[Mailman-Developers] Patch for Mail Archive mirroring

Stephen J. Turnbull stephen at xemacs.org
Sat Apr 30 10:01:12 CEST 2005


>>>>> "Brad" == Brad Knowles <brad at stop.mail-abuse.org> writes:

    Brad> 	Lars was nice enough to comply with our request to
    Brad> remove our lists from gmane, but these kinds of operations
    Brad> should not be done without a positive and explicit approval
    Brad> from the listmaster.

Any subscriber might be keeping and publishing an archive of the list
posts.  If the listmaster doesn't like that, he should be vetting each
subscription, and making sure that each subscriber understands the
rules.  [Otherwise ... under copyright law, the listmaster has no
interest in the posts.  That implies that if the posters get upset
about this, the listmaster is liable, as well as (and maybe more so)
the 3rd party archiver.]  I don't see why Gmane or the Mail Archive
should have to obey special rules here.

I think there are two issues here.  The first is privacy.  That is
served simply by defaulting this feature off, and documenting whatever
the policy of The Mail Archive is in the configuration process, and
advising caution on the part of list admins, as they might be legally
liable for 3rd party misbehavior.  This actually answers most of your
worries, Brad; ie, if Gmane gatewaying were part of the Mailman
configuration process rather than at Gmane's option, your ntp lists
would never have been gatewayed and archived, right?

And the default and the docs are under mailman-developers control.
I'm sure that if Jeff & Jeff didn't like the blurb because it was too
accurate :-), Barry would be happy to remove the patch, but surely he
wouldn't cover up potential problems in the doc or turn it on by
default.

The second is that this patch evidently constitutes a significant
endorsement of The Mail Archive.  As I understand Jeff's post, he went
to the trouble of asking Lars if he would like a similar setup added
for Gmane, patch to be coded by Jeff || Jeff.  I have to admit that
somebody who would go to that much trouble to implement the same
feature for a close substitute sounds pretty endorsable to me!

... if Mailman is going to endorse services that way.  I don't really
think it's a good idea in principle, though.  What happens if The Mail
Archive goes away or goes proprietary?  What are people going to think
if The Mail Archive's maintainers hire Barry or Brad?  Etc, etc.
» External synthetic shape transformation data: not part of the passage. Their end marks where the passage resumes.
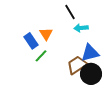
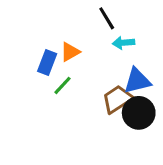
orange triangle: (46, 34) -> (70, 52), turned 32
blue rectangle: (31, 41) -> (47, 63), turned 56

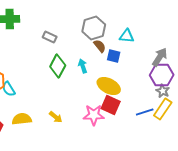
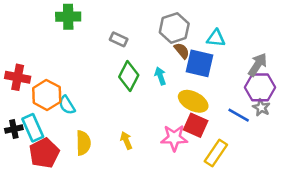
blue square: (114, 56) -> (199, 63), size x1.6
yellow rectangle: (163, 109) -> (216, 153), moved
blue line: (145, 112) -> (239, 115), moved, turned 48
yellow arrow: (56, 117) -> (126, 140), turned -152
yellow semicircle: (22, 119) -> (83, 143), turned 96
On the pro side, there is the point that this would make such
mirroring an opt-in on the listmaster's side, which is good.  So it
might be worth Mailman thinking about under what conditions it would
be good to make such an endorsement, and adding anybody who satisfied
those conditions.

-- 
School of Systems and Information Engineering http://turnbull.sk.tsukuba.ac.jp
University of Tsukuba                    Tennodai 1-1-1 Tsukuba 305-8573 JAPAN
               Ask not how you can "do" free software business;
              ask what your business can "do for" free software.